Yearbook of Medical Informatics. The International Medical Informatics Association (IMIA) is the peak global academic body for health informatics and each year produces a summary of the ‘best’ of the last year’s research from the journals in the form of the Yearbook of Medical Informatics. The recent editions of the yearbook are all freely available online.

Next, I’d suggest the following ‘core’ journals for you to skim on a regular basis. Once you are familiar with these you will no doubt move on the the very many others that publish important informatics research.

JAMIA. The Journal of the American Medical Informatics Association (AMIA) is the peak general informatics journal, and a great place to keep tabs on recent trends. While it requires a subscription, all articles are placed into open access 12 months after publication (so you can find them using Scholar) and several articles every month are free. You can keep abreast of papers as they are published through the advanced access page.

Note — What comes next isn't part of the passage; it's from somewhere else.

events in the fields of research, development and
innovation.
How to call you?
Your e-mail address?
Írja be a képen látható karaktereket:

JMIR. The Journal of Medical Internet Research is a high impact specialist journal focusing on Web-based informatics interventions. It is open access which means that all articles are free.

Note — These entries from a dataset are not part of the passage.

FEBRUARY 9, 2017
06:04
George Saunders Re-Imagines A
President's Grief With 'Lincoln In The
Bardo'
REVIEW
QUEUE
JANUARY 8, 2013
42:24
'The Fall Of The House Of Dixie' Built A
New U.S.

To round out the journals you might want to add into your regular research scan the following journals which are all very well regarded.

Conferences

Whilst journals typically will publish well polished work, there is often a lag of a year or more before submitted papers are published. The advantage of research conferences is that you get more recent work, sometimes at an earlier stages of development, but also closer to the cutting edge.

There are a plethora of informatics conferences internationally but the following publish their papers freely online, and are typically of high quality.

AMIA Annual Symposium. AMIA holds what is probably the most prestigious annual health informatics conference, and releases all papers via NLM. An associated AMIA Summit on Translational Sciences/Bioinformatics is also freely available.

Medinfo. IMIA holds a biannual international conference, and given its status as the peak global academic society, Medinfo papers have a truly international flavour. Papers are open access and made available by IOS press through its Studies in Health Technology and Informatics series (where many other free proceedings can be found). Recent Medinfo proceedings include 2015 and 2013.

As with textbooks and journals, it is worth remembering that much of importance to health informatics is published in other ‘mother’ disciplines. For example it is well worth keeping abreast of the following conferences for recent progress:

WWW conference. The World Wide Web Conference is organised by the ACM and is an annual conference looking at innovations in the Internet space. Recent proceedings include 2015 and 2014.

The ACM Digital Library, which contains WWW, is a cornucopia of information and computer science conference proceedings. Many a rainy weekend can be wasted browsing here. You may need to hunt the web site of the actual conference however to get free access to papers as ACM will often try to charge for papers you can find freely on the home page of the conference.

Other strategies

Browsing journals is one way to keep up to date. The other is to follow the work of individual researchers whose interests mirror your own. The easiest way to do this is to find their personal page on Google Scholar (and if they don’t have one tell them to make one!). Here is mine, as an example. There are two basic ways to attack a scholar page. When you first see a Scholar page, the papers are ranked by their impact (as measured by other people citing the papers). This will give you a feeling about the work the researcher is most noted for. The second way is to click the year button. You will then see papers in date order, starting with the most recent. This is a terrific way of seeing what your pet researcher has been up to lately.

There is a regularly updated list of biomedical informatics researchers, ranked by citation impact, and this is a great way to discover health informatics scientists. Remember that when researchers work in more specialised fields, they may not have as many citations and so be lower down the list.